Les perspectives de croissance de l’économie burundaise restent favorables malgré les incertitudes liées à la guerre au Moyen-Orient, estime le Fonds monétaire international (FMI). Car, l’impact direct de ces secousses géopolitiques devrait demeurer limité pour le pays, même s’il peut redouter l’inflation importée en raison de sa forte dépendance de produits pétroliers.
Pour 2026, le FMI projette une croissance du PIB de 3,9 %, après une expansion de 4,2 % l’année dernière. La performance de 2025 a été soutenue par la hausse des exportations de café et d’or, portées par la forte hausse des cours internationaux.

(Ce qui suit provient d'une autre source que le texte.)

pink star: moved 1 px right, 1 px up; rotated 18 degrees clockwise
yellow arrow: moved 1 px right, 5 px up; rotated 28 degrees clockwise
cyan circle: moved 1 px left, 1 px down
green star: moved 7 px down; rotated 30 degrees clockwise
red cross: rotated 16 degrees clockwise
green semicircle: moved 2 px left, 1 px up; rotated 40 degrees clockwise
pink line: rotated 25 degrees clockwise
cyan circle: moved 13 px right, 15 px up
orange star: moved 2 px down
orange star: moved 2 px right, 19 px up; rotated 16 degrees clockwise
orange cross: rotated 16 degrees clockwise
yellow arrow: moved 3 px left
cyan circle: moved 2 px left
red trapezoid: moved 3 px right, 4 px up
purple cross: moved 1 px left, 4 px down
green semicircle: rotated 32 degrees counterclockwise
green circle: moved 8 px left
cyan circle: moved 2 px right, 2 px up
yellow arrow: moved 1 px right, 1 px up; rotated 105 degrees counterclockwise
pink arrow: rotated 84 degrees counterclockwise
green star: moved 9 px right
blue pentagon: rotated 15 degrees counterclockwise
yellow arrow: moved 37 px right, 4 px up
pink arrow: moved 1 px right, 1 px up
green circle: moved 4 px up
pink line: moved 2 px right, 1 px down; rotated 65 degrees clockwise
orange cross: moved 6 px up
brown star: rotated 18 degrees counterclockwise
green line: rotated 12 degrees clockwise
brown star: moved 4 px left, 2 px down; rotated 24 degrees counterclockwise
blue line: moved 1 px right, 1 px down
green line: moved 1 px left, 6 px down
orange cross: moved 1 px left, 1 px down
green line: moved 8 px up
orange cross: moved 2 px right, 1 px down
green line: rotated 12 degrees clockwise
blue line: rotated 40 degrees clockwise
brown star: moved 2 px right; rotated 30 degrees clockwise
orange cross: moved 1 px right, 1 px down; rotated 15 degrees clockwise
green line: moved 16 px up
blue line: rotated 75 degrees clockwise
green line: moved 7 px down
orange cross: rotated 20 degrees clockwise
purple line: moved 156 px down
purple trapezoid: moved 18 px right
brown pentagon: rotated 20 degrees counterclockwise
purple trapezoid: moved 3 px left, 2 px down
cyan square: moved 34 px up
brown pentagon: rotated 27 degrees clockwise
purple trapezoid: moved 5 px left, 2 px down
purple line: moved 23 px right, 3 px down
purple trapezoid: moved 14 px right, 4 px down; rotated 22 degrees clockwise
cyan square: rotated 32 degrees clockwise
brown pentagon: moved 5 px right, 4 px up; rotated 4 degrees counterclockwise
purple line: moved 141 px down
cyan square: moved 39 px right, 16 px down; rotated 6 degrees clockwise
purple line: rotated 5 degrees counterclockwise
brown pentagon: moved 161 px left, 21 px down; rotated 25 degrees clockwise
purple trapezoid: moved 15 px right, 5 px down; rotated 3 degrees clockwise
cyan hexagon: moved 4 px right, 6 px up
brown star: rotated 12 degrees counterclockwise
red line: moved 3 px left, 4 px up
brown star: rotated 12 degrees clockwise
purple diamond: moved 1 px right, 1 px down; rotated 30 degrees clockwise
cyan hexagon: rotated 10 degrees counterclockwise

Parallèlement, l’inflation a fortement reculé, passant de 45 % en avril 2025 à 8,6 % en avril 2026.
A moyen terme, le Burundi devrait enregistrer une croissance économique moyenne de 4,3 % sur la période 2027-2031, selon les prévisions du FMI publiées mardi 23 juin. Cette dynamique repose sur les progrès attendus dans plusieurs domaines clés, notamment l’électrification, l’agriculture, l’exploitation minière, l’investissement et la transformation progressive du marché du travail.
Sur le plan budgétaire, le FMI relève une amélioration des finances publiques, avec une dette publique passée de 53 % du PIB en 2024 à 42 % en 2025, puis attendue à 32 % d’ici à 2031, « à condition de maintenir une politique budgétaire rigoureuse », tempèrent ses experts.
En revanche, le Fonds souligne que le Burundi demeure confronté à d’importantes fragilités. Le pays fait face à des institutions encore faibles, à une pauvreté généralisée ainsi qu’aux répercussions du conflit chez le voisin, la République démocratique du Congo. Par ailleurs, les vulnérabilités extérieures restent également élevées, avec un déficit courant important, des réserves de change limitées à 1,6 mois d’importations (le plancher recommandé par le FMI est de 3 mois) et un taux de change officiel jugé largement surévalué.
Afin de stabiliser l’économie, le gouvernement a adopté en janvier 2026 un plan de stabilisation macroéconomique articulé autour de l’assainissement budgétaire, du resserrement de la politique monétaire, de la réforme du marché des changes et de mesures structurelles visant plusieurs secteurs clés.